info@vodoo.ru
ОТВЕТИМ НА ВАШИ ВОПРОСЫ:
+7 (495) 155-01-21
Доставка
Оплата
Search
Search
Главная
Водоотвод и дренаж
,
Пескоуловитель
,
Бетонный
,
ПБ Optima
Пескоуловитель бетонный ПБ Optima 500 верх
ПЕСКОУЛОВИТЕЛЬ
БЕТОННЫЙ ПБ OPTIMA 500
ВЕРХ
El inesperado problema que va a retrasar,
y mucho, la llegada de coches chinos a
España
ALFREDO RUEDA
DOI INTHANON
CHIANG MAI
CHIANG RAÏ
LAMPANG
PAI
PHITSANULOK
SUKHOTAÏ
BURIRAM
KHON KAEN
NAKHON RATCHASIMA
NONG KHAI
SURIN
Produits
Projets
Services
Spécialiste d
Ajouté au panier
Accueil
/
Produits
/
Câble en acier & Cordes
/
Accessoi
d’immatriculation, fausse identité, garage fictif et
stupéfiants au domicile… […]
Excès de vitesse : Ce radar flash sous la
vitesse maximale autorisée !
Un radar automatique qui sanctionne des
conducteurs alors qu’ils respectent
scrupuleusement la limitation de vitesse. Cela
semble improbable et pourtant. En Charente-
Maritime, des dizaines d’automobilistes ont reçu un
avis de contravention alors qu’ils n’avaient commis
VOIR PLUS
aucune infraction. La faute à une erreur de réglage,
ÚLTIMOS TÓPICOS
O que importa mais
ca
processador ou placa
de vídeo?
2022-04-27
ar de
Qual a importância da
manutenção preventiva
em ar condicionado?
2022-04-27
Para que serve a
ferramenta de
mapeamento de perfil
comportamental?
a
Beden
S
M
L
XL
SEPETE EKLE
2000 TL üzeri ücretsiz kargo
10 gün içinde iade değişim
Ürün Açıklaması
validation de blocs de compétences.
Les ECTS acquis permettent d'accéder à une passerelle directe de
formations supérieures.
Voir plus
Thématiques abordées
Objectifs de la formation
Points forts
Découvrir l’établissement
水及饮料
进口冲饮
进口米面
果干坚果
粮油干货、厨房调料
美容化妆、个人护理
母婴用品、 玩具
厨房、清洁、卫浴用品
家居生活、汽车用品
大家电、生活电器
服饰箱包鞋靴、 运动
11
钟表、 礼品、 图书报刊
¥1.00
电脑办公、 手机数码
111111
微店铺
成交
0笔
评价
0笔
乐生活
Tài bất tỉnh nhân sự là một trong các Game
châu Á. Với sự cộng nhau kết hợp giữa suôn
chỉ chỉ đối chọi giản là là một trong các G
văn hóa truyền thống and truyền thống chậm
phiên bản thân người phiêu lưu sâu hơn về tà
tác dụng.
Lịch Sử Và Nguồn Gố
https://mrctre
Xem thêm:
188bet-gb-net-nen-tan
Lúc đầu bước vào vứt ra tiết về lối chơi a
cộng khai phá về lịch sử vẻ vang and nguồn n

--

[How to complete this task] What must be returned is the line with "Lịch Sử Và Nguồn Gố" plus every line after it to the end of the entries, exactly as they appear.

[Response to the exercise]
Lịch Sử Và Nguồn Gố
https://mrctre
Xem thêm:
188bet-gb-net-nen-tan
Lúc đầu bước vào vứt ra tiết về lối chơi a
cộng khai phá về lịch sử vẻ vang and nguồn n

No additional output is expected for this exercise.